** Opening SOURCE INFORMATION block **

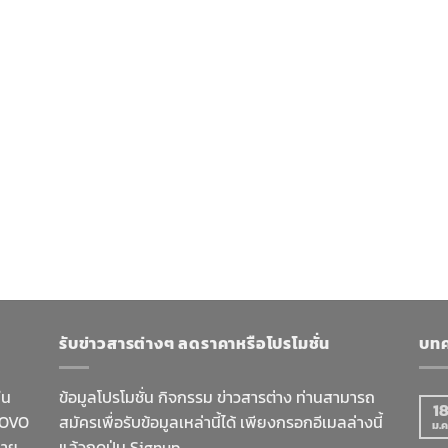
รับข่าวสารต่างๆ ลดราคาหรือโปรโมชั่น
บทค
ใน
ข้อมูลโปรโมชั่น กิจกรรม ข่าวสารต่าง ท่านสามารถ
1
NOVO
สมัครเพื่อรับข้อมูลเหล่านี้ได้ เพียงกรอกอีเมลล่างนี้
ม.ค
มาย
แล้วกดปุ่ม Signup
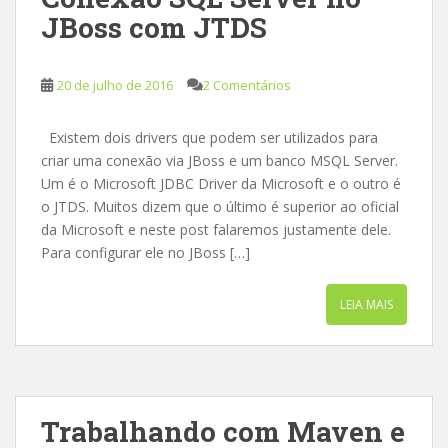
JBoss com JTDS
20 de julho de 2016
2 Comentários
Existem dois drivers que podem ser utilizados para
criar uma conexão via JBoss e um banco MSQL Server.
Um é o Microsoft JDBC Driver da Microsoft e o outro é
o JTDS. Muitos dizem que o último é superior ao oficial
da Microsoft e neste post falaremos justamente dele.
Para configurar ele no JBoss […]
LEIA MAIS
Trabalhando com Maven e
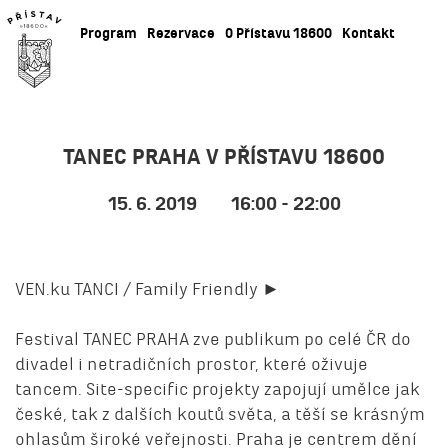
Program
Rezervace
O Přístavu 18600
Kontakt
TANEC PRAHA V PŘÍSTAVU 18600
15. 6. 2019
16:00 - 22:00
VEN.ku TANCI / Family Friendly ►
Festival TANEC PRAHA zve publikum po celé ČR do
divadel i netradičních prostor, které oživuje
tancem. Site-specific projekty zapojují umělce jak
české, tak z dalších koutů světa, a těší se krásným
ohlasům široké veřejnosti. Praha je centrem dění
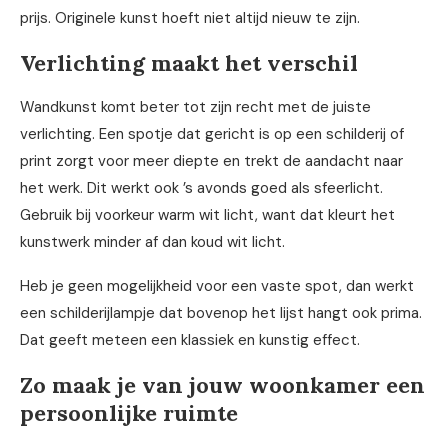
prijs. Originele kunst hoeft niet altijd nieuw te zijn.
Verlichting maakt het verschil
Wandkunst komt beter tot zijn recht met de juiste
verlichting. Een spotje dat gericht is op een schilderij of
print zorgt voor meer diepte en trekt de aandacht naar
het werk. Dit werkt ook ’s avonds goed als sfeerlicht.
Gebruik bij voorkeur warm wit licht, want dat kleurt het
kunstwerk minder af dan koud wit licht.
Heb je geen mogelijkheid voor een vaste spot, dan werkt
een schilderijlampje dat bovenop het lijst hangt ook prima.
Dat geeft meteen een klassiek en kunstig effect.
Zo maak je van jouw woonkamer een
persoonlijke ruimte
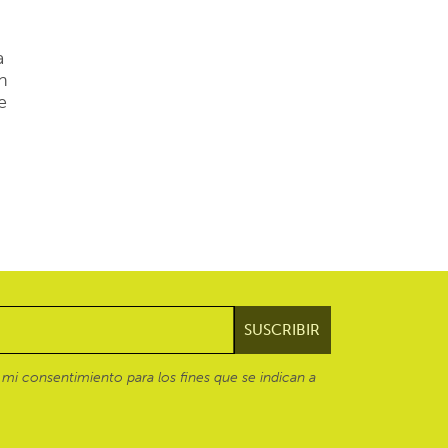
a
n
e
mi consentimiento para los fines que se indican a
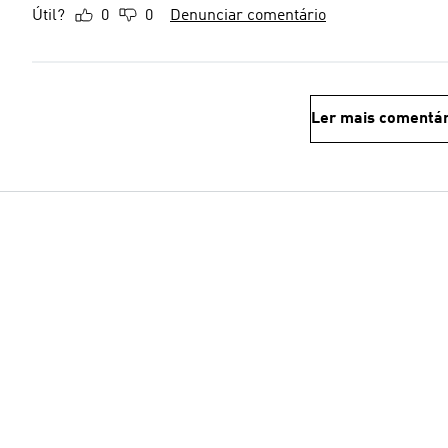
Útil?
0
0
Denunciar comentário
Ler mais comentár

** Closing SOURCE INFORMATION block **

PROBLEM:
Using the records above, give the number of lines in which the word "TANEC" occurs, and nothing else.

RESPONSE AREA:
2